The problem: Count, in the entries below, the lines in which "bien" occurs. Give the number, nothing more.

Information:
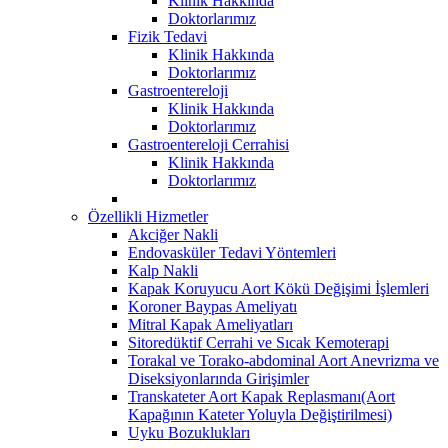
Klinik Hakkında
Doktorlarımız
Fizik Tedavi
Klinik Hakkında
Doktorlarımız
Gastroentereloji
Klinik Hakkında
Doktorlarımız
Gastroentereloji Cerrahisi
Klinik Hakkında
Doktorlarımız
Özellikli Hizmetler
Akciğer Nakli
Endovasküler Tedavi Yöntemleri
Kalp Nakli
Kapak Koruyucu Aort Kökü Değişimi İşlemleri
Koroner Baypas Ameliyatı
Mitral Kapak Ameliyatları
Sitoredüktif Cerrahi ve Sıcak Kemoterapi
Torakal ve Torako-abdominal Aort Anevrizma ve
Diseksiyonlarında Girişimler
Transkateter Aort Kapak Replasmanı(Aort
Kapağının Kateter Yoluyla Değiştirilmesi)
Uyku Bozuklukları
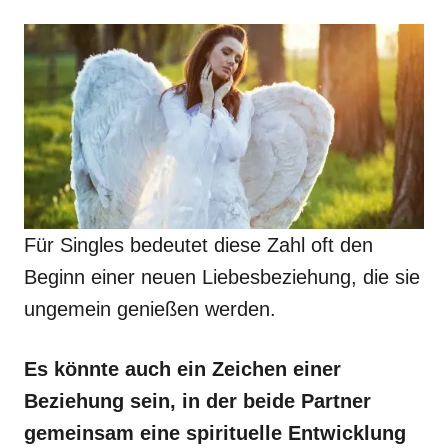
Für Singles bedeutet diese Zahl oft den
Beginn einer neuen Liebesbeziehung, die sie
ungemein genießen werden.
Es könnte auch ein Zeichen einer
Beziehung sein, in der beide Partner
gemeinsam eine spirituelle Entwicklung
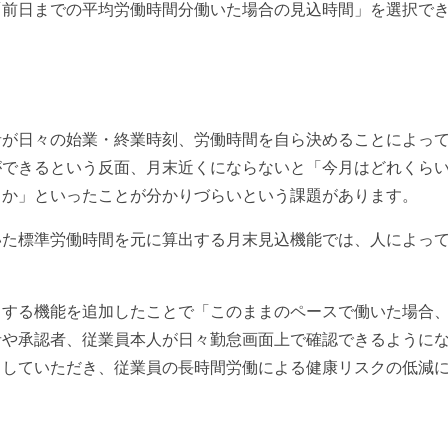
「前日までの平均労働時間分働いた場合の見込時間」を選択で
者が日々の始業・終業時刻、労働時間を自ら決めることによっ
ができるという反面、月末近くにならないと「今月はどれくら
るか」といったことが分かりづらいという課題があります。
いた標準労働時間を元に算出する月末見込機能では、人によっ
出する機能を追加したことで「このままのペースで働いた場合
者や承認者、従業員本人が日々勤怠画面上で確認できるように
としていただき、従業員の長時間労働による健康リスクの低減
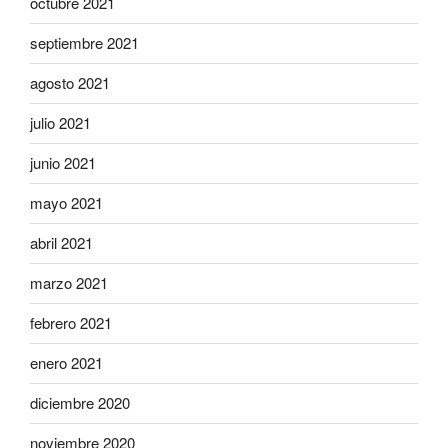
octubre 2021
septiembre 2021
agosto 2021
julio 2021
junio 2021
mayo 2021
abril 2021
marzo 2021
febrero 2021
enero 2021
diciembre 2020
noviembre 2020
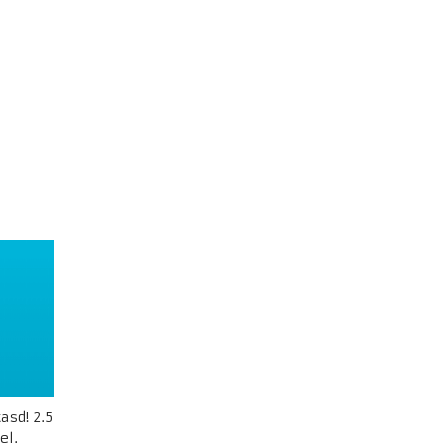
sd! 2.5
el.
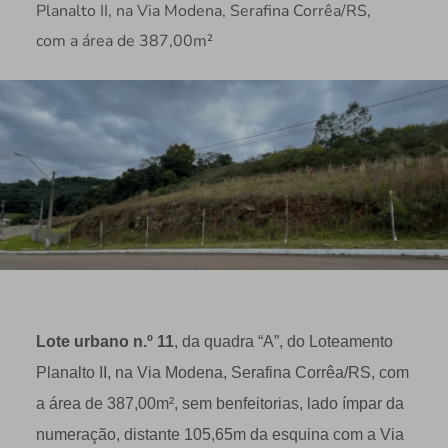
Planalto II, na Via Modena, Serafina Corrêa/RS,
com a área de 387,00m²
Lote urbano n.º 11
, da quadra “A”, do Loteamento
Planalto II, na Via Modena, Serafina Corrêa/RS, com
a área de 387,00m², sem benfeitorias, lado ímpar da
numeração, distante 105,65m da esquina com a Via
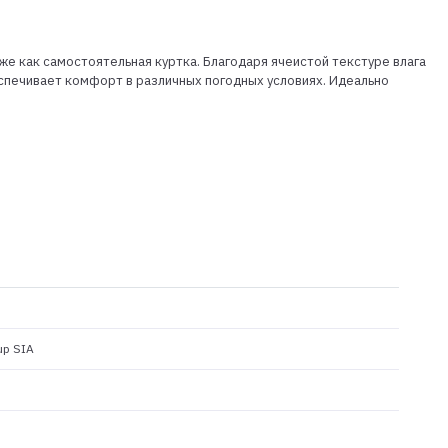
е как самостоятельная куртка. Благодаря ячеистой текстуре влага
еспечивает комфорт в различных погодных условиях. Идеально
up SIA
---
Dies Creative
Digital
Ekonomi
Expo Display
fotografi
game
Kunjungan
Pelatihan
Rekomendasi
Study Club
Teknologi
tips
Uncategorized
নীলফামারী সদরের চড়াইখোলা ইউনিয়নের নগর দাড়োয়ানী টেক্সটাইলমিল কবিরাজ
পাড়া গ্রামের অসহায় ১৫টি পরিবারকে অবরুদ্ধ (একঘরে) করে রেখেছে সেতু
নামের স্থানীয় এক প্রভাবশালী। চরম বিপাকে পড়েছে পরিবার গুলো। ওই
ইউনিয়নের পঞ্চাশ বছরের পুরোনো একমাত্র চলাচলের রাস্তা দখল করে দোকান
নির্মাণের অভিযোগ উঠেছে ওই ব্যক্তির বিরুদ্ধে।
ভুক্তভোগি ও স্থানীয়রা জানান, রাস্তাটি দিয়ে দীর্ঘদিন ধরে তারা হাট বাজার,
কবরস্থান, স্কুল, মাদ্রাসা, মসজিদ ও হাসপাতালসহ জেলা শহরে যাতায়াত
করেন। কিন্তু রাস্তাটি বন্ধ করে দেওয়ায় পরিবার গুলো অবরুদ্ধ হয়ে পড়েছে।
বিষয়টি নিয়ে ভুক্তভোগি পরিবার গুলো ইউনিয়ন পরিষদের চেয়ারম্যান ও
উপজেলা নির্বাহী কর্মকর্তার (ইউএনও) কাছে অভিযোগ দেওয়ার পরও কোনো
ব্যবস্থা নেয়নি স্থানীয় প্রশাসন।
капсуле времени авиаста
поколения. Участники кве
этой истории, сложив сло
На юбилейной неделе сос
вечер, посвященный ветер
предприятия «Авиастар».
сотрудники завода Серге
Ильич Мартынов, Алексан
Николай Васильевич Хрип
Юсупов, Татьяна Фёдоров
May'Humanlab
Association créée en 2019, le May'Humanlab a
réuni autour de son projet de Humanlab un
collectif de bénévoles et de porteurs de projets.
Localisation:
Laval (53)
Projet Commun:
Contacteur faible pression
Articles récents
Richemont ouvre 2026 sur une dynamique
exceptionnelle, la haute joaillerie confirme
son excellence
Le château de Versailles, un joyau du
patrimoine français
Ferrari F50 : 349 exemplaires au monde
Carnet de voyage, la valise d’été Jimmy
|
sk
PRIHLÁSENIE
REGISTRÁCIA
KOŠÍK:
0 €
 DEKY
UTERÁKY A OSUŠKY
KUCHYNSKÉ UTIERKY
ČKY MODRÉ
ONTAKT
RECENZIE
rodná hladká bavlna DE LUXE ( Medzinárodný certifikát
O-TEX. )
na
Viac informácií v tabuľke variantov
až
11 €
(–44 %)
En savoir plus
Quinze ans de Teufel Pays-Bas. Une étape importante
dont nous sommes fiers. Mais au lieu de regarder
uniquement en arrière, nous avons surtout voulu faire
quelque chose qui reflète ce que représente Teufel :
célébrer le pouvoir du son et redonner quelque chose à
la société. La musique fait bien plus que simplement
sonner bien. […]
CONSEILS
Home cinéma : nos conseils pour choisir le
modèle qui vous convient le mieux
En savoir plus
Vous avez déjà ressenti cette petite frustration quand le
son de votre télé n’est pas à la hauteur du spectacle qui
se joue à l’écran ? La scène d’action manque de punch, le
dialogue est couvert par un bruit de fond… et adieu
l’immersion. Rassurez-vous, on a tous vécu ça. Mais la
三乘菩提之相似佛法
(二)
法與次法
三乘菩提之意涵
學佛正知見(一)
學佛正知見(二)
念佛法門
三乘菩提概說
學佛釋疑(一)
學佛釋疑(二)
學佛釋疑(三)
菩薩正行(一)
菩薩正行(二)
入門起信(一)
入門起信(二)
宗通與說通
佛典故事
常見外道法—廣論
==
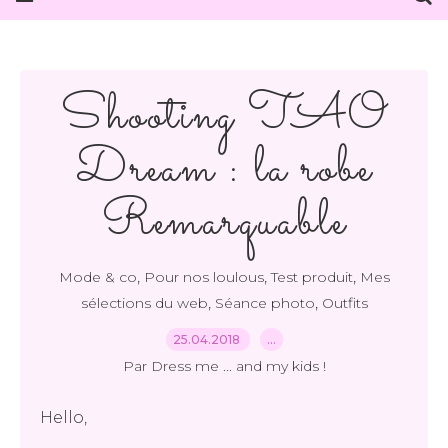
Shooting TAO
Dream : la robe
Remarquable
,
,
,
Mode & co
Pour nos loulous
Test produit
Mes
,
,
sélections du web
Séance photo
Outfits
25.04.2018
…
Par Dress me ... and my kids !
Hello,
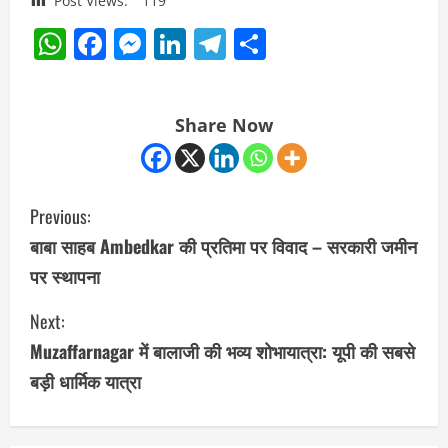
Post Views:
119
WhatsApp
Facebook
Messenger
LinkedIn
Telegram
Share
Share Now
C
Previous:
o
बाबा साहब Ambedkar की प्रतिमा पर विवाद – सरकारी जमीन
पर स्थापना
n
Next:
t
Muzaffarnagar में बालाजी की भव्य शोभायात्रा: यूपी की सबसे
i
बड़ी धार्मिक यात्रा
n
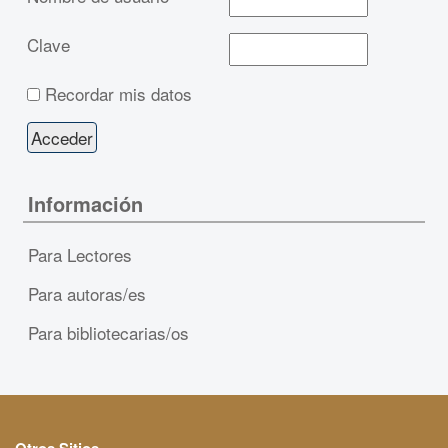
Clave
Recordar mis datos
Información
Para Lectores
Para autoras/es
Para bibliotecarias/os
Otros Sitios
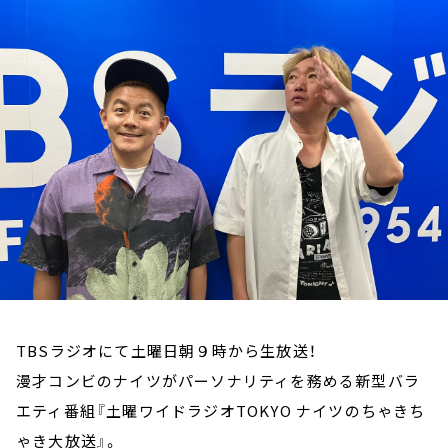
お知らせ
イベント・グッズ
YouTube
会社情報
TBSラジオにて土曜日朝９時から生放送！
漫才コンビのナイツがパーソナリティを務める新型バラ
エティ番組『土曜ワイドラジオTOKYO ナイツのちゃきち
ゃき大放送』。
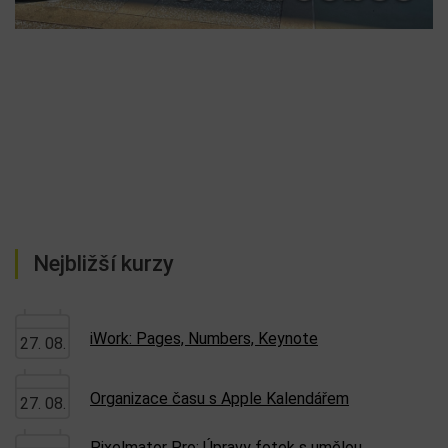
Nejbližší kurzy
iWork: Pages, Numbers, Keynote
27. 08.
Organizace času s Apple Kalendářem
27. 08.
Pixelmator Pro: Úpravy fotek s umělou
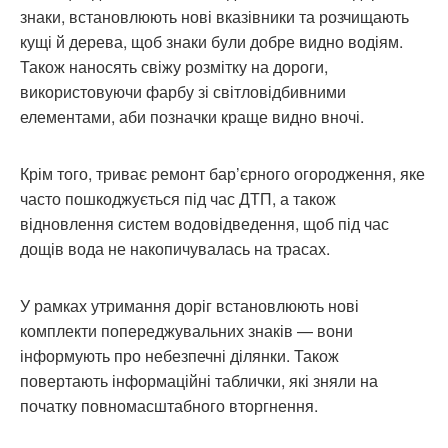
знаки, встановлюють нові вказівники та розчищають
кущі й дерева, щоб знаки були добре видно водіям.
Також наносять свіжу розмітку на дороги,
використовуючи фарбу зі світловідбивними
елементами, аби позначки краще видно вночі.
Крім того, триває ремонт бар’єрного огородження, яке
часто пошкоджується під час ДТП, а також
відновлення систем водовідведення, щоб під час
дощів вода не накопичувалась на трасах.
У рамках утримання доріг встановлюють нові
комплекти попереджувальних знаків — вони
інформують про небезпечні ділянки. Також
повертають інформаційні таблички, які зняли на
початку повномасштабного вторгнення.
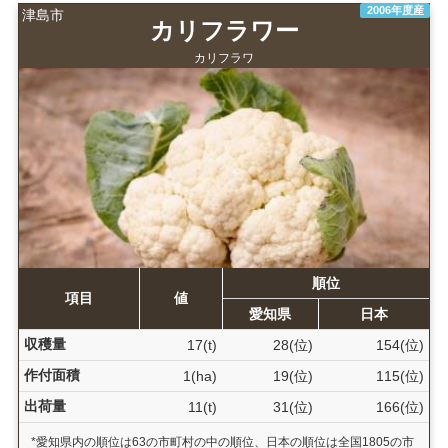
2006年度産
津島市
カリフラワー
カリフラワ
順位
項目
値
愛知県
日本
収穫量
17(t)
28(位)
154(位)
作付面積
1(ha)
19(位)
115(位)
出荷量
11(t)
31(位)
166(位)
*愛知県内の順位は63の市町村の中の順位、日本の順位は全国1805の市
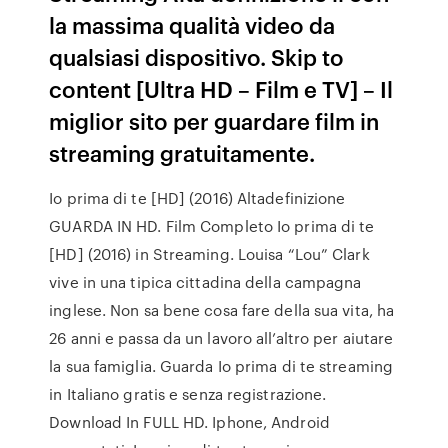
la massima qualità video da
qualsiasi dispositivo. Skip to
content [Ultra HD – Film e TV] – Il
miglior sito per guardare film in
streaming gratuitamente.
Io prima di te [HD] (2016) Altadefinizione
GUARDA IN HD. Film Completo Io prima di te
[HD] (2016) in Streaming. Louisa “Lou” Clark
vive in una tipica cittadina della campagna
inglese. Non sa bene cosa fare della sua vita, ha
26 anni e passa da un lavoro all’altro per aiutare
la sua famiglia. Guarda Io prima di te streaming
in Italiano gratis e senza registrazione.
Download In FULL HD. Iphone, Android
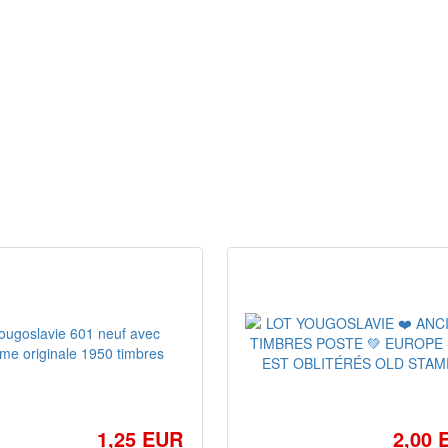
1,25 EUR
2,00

Task result: 2